‘Hem suçlu hem güçlü’ diye işte buna denir!
İki hafta boyunca Sultan Abdülhamid’in hususî kütüphanesine ait olan ve İstanbul Üniversitesi Nadir Eserler Kitaplığı’nda bulunan binlerce kitabın çöpe gitmiş olduğunu yazmam üzerine, hadisenin...

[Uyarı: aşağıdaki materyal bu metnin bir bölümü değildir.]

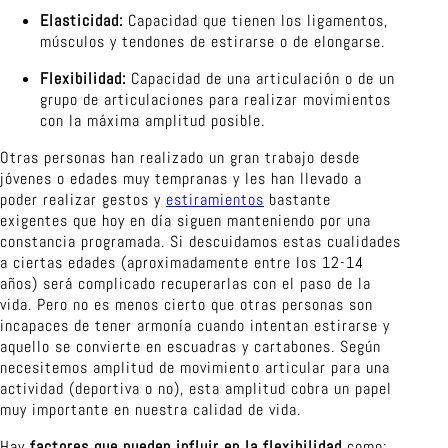
Elasticidad:
Capacidad que tienen los ligamentos,
músculos y tendones de estirarse o de elongarse.
Flexibilidad:
Capacidad de una articulación o de un
grupo de articulaciones para realizar movimientos
con la máxima amplitud posible.
Otras personas han realizado un gran trabajo desde
jóvenes o edades muy tempranas y les han llevado a
poder realizar gestos y
estiramientos
bastante
exigentes que hoy en día siguen manteniendo por una
constancia programada. Si descuidamos estas cualidades
a ciertas edades (aproximadamente entre los 12-14
años) será complicado recuperarlas con el paso de la
vida. Pero no es menos cierto que otras personas son
incapaces de tener armonía cuando intentan estirarse y
aquello se convierte en escuadras y cartabones. Según
necesitemos amplitud de movimiento articular para una
actividad (deportiva o no), esta amplitud cobra un papel
muy importante en nuestra calidad de vida.
Hay
factores que pueden influir en la flexibilidad
como:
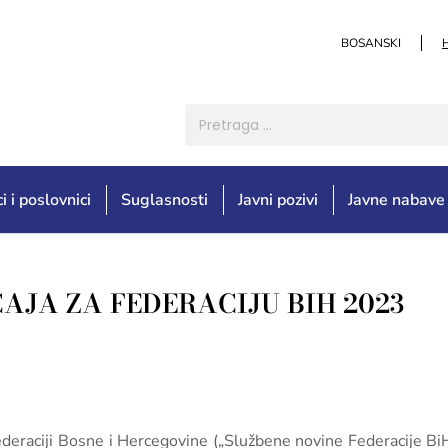
BOSANSKI
i i poslovnici
Suglasnosti
Javni pozivi
Javne nabave
AJA ZA FEDERACIJU BIH 2023
deraciji Bosne i Hercegovine („Službene novine Federacije BiH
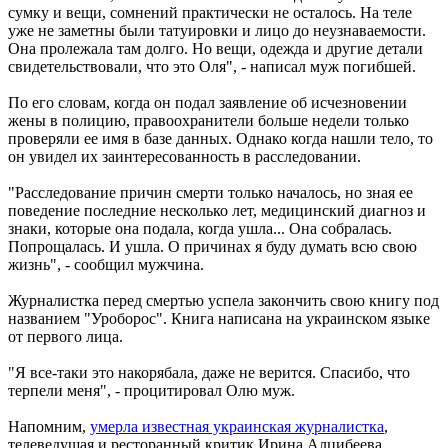
сумку и вещи, сомнений практически не осталось. На теле
уже не заметны были татуировки и лицо до неузнаваемости.
Она пролежала там долго. Но вещи, одежда и другие детали
свидетельствовали, что это Оля", - написал муж погибшей.
По его словам, когда он подал заявление об исчезновении
жены в полицию, правоохранители больше недели только
проверяли ее имя в базе данных. Однако когда нашли тело, то
он увидел их заинтересованность в расследовании.
"Расследование причин смерти только началось, но зная ее
поведение последние несколько лет, медицинский диагноз и
знаки, которые она подала, когда ушла... Она собралась.
Попрощалась. И ушла. О причинах я буду думать всю свою
жизнь", - сообщил мужчина.
Журналистка перед смертью успела закончить свою книгу под
названием "Уроборос". Книга написана на украинском языке
от первого лица.
"Я все-таки это накорябала, даже не верится. Спасибо, что
терпели меня", - процитировал Олю муж.
Напомним,
умерла известная украинская журналистка
,
телеведущая и ресторанный критик Ирина Алцибеева.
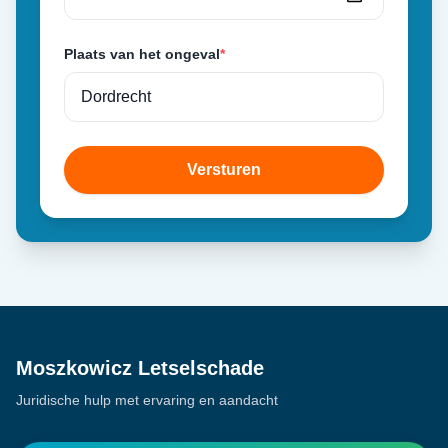
Plaats van het ongeval
*
Versturen
Moszkowicz Letselschade
Juridische hulp met ervaring en aandacht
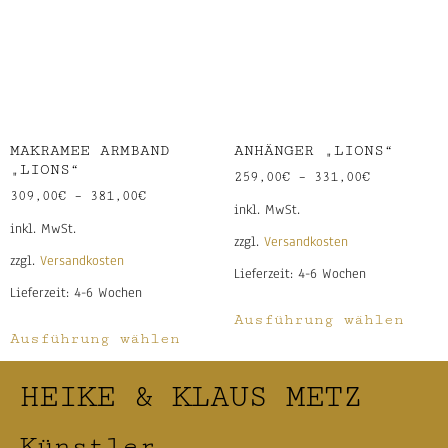
MAKRAMEE ARMBAND
ANHÄNGER „LIONS“
„LIONS“
259,00
€
–
331,00
€
309,00
€
–
381,00
€
inkl. MwSt.
inkl. MwSt.
zzgl.
Versandkosten
zzgl.
Versandkosten
Lieferzeit:
4-6 Wochen
Lieferzeit:
4-6 Wochen
Ausführung wählen
Ausführung wählen
HEIKE & KLAUS METZ
Künstler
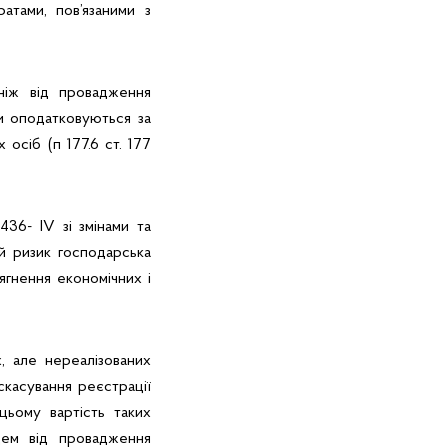
атами, пов’язаними з
ніж від провадження
ди оподатковуються за
осіб (п 177.6 ст. 177
36- IV зі змінами та
ий ризик господарська
ягнення економічних і
, але нереалізованих
скасування реєстрації
цьому вартість таких
цем від провадження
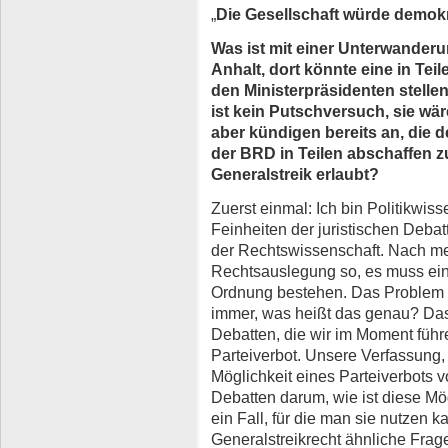
„
Die Gesellschaft würde demok
Was ist mit einer Unterwander
Anhalt, dort könnte eine in Tei
den Ministerpräsidenten stellen
ist kein Putschversuch, sie wä
aber kündigen bereits an, die 
der BRD in Teilen abschaffen z
Generalstreik erlaubt?
Zuerst einmal: Ich bin Politikwisse
Feinheiten der juristischen Debat
der Rechtswissenschaft. Nach me
Rechtsauslegung so, es muss ein
Ordnung bestehen. Das Problem b
immer, was heißt das genau? Das
Debatten, die wir im Moment führ
Parteiverbot. Unsere Verfassung,
Möglichkeit eines Parteiverbots vo
Debatten darum, wie ist diese Mög
ein Fall, für die man sie nutzen
Generalstreikrecht ähnliche Frag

İki hafta boyunca Sultan Abdülhamid’in hususî kütüphanesine ait olan ve İstanbul Üniversitesi Nadir Eserler Kitaplığı’nda bulunan binlerce kitabın çöpe gitmiş olduğunu yazmam üzerine, hadisenin meydana geldiği sırada İstanbul Üniversitesi’nin rektörü olan Prof. Dr. Kemal Alemdaroğlu’ndan noter vasıtası ile bir açıklama aldım...
Kemal Bey, öncelikle “28 Şubat’ta rektör olmadığını, üniversitenin başına 31 Aralık 1997’de geçtiğini” söylüyordu... Demek ki belli dönemler, meselâ 28 Şubat, 12 Mart yahut 12 Eylül Kemal Bey’e göre sadece tek bir günden ibaret idi; yani o sabah mesai ile başlıyor ve akşam 17.30’da sona eriyordu!
Sâbık rektör açıklamasında yazıyor da yazıyor! Hocaların zimmetinde görünen kitapları nasıl topladığını anlatıyor, bilmem kaç hocadan kaybettikleri eserlerin bedelini tahsil edebilmek için gösterdiği yorucu ve yıpratıcı çabalardan bahsediyor, Üniversite Kütüphanesi’ni cansiperâne şekilde “kurtarmaya”çalışması sebebiyle teşekkür mektupları aldığından dem vuruyor, sonra“...Zamanın Dışişleri Bakanı Abdullah Gül, TOBB Başkanı Rifat Hisarcıklıoğlu, Aydın Doğan, Doğan Hızlan, Taha Akyol ve daha birçok kişi beni kutlamışlardı”diyor!